__ASSIGNMENT__. Please retype the records below exactly as they stand.

[Transcribed page contents]
-------------------------
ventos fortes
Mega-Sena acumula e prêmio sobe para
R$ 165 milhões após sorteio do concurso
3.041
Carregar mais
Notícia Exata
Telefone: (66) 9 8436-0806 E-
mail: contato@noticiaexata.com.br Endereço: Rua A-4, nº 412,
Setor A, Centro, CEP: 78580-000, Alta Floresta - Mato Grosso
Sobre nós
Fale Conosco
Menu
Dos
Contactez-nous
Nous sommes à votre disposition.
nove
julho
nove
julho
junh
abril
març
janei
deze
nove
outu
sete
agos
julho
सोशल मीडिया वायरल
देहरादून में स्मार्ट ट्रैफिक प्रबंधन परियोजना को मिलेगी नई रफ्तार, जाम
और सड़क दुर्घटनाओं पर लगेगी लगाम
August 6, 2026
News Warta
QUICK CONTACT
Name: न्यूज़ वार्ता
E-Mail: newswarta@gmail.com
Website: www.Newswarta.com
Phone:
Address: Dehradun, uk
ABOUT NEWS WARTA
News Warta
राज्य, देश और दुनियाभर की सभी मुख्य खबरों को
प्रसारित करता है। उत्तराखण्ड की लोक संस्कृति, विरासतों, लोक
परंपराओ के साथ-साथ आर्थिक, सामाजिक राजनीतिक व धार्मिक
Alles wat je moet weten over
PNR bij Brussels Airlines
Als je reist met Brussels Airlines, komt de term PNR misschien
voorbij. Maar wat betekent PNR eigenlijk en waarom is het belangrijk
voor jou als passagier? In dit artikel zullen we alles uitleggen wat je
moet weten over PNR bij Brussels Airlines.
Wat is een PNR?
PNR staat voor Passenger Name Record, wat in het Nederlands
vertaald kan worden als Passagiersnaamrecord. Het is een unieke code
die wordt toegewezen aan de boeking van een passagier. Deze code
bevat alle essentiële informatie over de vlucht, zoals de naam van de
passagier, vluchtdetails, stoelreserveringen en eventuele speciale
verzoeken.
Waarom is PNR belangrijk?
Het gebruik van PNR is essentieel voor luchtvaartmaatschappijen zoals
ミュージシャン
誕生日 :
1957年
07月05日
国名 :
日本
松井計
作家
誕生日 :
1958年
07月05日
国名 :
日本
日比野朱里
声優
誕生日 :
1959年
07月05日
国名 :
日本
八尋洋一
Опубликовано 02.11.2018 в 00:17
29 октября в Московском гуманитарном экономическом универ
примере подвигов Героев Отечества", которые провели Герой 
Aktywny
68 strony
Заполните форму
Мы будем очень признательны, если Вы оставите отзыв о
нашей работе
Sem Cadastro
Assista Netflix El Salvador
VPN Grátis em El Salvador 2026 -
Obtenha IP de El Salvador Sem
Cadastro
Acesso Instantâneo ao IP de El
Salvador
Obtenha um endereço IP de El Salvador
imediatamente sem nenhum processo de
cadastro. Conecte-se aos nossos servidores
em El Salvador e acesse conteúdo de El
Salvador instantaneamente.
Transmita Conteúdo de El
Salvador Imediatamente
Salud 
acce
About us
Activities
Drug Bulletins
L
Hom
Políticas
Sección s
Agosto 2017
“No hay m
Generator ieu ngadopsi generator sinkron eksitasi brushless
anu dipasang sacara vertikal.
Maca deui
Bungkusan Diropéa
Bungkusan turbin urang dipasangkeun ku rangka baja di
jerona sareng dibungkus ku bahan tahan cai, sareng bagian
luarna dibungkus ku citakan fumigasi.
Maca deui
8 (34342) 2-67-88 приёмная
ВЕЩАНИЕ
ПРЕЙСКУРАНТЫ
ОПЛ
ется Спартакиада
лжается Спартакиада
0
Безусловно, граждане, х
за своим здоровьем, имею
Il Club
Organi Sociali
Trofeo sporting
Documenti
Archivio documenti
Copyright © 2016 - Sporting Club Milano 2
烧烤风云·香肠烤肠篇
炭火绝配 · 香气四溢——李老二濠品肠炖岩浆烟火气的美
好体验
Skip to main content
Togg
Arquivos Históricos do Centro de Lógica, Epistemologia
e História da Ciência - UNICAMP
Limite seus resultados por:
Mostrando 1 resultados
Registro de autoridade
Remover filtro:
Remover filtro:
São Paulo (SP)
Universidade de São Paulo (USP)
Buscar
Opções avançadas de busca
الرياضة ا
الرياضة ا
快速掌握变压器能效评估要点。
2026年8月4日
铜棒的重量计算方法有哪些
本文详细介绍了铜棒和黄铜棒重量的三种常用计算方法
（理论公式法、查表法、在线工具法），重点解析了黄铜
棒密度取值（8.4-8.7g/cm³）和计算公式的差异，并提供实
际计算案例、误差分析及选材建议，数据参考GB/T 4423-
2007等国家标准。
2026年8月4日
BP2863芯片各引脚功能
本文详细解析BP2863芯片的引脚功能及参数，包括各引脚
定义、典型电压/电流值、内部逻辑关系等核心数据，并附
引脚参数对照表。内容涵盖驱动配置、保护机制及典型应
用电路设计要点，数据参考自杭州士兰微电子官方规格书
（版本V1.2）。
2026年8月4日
-------------------------
__EXERCISE SOLUTION__.
ventos fortes
Mega-Sena acumula e prêmio sobe para
R$ 165 milhões após sorteio do concurso
3.041
Carregar mais
Notícia Exata
Telefone: (66) 9 8436-0806 E-
mail: contato@noticiaexata.com.br Endereço: Rua A-4, nº 412,
Setor A, Centro, CEP: 78580-000, Alta Floresta - Mato Grosso
Sobre nós
Fale Conosco
Menu
Dos
Contactez-nous
Nous sommes à votre disposition.
nove
julho
nove
julho
junh
abril
març
janei
deze
nove
outu
sete
agos
julho
सोशल मीडिया वायरल
देहरादून में स्मार्ट ट्रैफिक प्रबंधन परियोजना को मिलेगी नई रफ्तार, जाम
और सड़क दुर्घटनाओं पर लगेगी लगाम
August 6, 2026
News Warta
QUICK CONTACT
Name: न्यूज़ वार्ता
E-Mail: newswarta@gmail.com
Website: www.Newswarta.com
Phone:
Address: Dehradun, uk
ABOUT NEWS WARTA
News Warta
राज्य, देश और दुनियाभर की सभी मुख्य खबरों को
प्रसारित करता है। उत्तराखण्ड की लोक संस्कृति, विरासतों, लोक
परंपराओ के साथ-साथ आर्थिक, सामाजिक राजनीतिक व धार्मिक
Alles wat je moet weten over
PNR bij Brussels Airlines
Als je reist met Brussels Airlines, komt de term PNR misschien
voorbij. Maar wat betekent PNR eigenlijk en waarom is het belangrijk
voor jou als passagier? In dit artikel zullen we alles uitleggen wat je
moet weten over PNR bij Brussels Airlines.
Wat is een PNR?
PNR staat voor Passenger Name Record, wat in het Nederlands
vertaald kan worden als Passagiersnaamrecord. Het is een unieke code
die wordt toegewezen aan de boeking van een passagier. Deze code
bevat alle essentiële informatie over de vlucht, zoals de naam van de
passagier, vluchtdetails, stoelreserveringen en eventuele speciale
verzoeken.
Waarom is PNR belangrijk?
Het gebruik van PNR is essentieel voor luchtvaartmaatschappijen zoals
ミュージシャン
誕生日 :
1957年
07月05日
国名 :
日本
松井計
作家
誕生日 :
1958年
07月05日
国名 :
日本
日比野朱里
声優
誕生日 :
1959年
07月05日
国名 :
日本
八尋洋一
Опубликовано 02.11.2018 в 00:17
29 октября в Московском гуманитарном экономическом универ
примере подвигов Героев Отечества", которые провели Герой 
Aktywny
68 strony
Заполните форму
Мы будем очень признательны, если Вы оставите отзыв о
нашей работе
Sem Cadastro
Assista Netflix El Salvador
VPN Grátis em El Salvador 2026 -
Obtenha IP de El Salvador Sem
Cadastro
Acesso Instantâneo ao IP de El
Salvador
Obtenha um endereço IP de El Salvador
imediatamente sem nenhum processo de
cadastro. Conecte-se aos nossos servidores
em El Salvador e acesse conteúdo de El
Salvador instantaneamente.
Transmita Conteúdo de El
Salvador Imediatamente
Salud 
acce
About us
Activities
Drug Bulletins
L
Hom
Políticas
Sección s
Agosto 2017
“No hay m
Generator ieu ngadopsi generator sinkron eksitasi brushless
anu dipasang sacara vertikal.
Maca deui
Bungkusan Diropéa
Bungkusan turbin urang dipasangkeun ku rangka baja di
jerona sareng dibungkus ku bahan tahan cai, sareng bagian
luarna dibungkus ku citakan fumigasi.
Maca deui
8 (34342) 2-67-88 приёмная
ВЕЩАНИЕ
ПРЕЙСКУРАНТЫ
ОПЛ
ется Спартакиада
лжается Спартакиада
0
Безусловно, граждане, х
за своим здоровьем, имею
Il Club
Organi Sociali
Trofeo sporting
Documenti
Archivio documenti
Copyright © 2016 - Sporting Club Milano 2
烧烤风云·香肠烤肠篇
炭火绝配 · 香气四溢——李老二濠品肠炖岩浆烟火气的美
好体验
Skip to main content
Togg
Arquivos Históricos do Centro de Lógica, Epistemologia
e História da Ciência - UNICAMP
Limite seus resultados por:
Mostrando 1 resultados
Registro de autoridade
Remover filtro:
Remover filtro:
São Paulo (SP)
Universidade de São Paulo (USP)
Buscar
Opções avançadas de busca
الرياضة ا
الرياضة ا
快速掌握变压器能效评估要点。
2026年8月4日
铜棒的重量计算方法有哪些
本文详细介绍了铜棒和黄铜棒重量的三种常用计算方法
（理论公式法、查表法、在线工具法），重点解析了黄铜
棒密度取值（8.4-8.7g/cm³）和计算公式的差异，并提供实
际计算案例、误差分析及选材建议，数据参考GB/T 4423-
2007等国家标准。
2026年8月4日
BP2863芯片各引脚功能
本文详细解析BP2863芯片的引脚功能及参数，包括各引脚
定义、典型电压/电流值、内部逻辑关系等核心数据，并附
引脚参数对照表。内容涵盖驱动配置、保护机制及典型应
用电路设计要点，数据参考自杭州士兰微电子官方规格书
（版本V1.2）。
2026年8月4日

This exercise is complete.